HOW TO COMPLETE THIS TASK: A bare number is the expected answer: the count of lines in the data holding "hotéis".

Items from a data source:

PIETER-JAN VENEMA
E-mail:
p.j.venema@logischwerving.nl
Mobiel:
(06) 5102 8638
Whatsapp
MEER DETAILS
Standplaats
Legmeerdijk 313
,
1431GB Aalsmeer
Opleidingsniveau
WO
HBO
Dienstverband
---
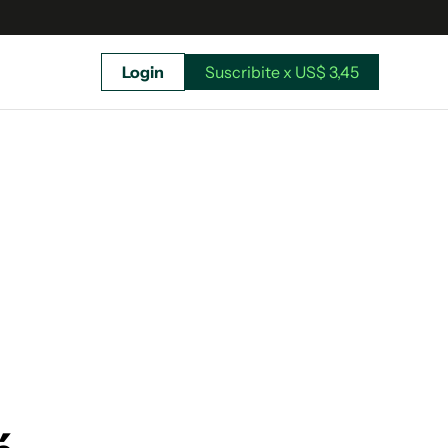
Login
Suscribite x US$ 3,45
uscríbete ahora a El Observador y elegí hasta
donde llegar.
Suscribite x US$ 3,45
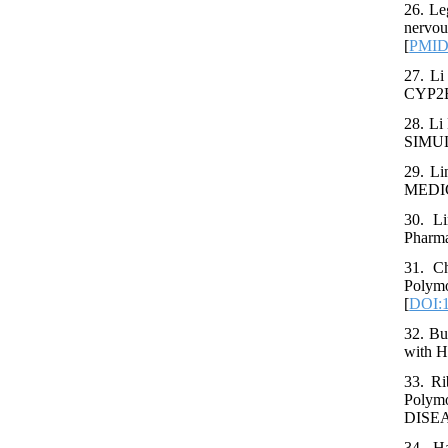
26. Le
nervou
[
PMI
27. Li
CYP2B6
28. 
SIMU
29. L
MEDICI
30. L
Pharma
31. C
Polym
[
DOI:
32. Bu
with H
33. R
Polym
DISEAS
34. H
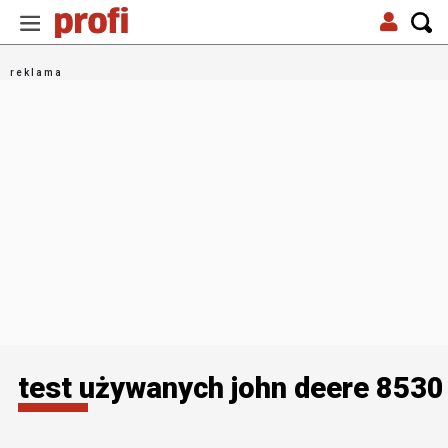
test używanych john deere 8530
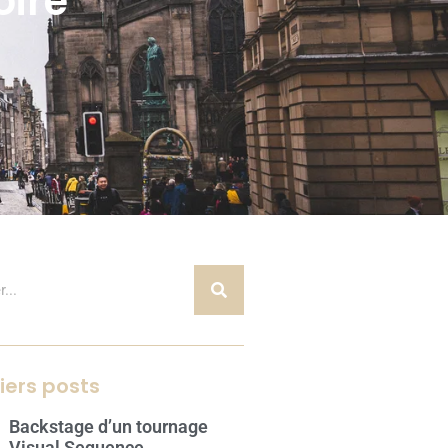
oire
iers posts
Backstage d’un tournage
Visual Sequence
==
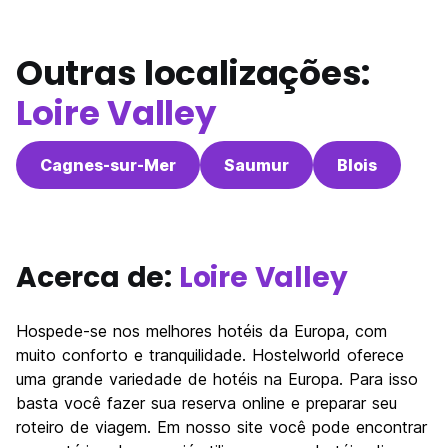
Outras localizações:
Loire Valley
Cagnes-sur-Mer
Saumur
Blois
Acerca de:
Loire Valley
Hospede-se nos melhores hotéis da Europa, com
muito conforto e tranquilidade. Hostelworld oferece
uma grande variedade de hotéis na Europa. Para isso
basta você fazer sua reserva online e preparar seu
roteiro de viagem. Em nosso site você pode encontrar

WRITTEN ANSWER: 2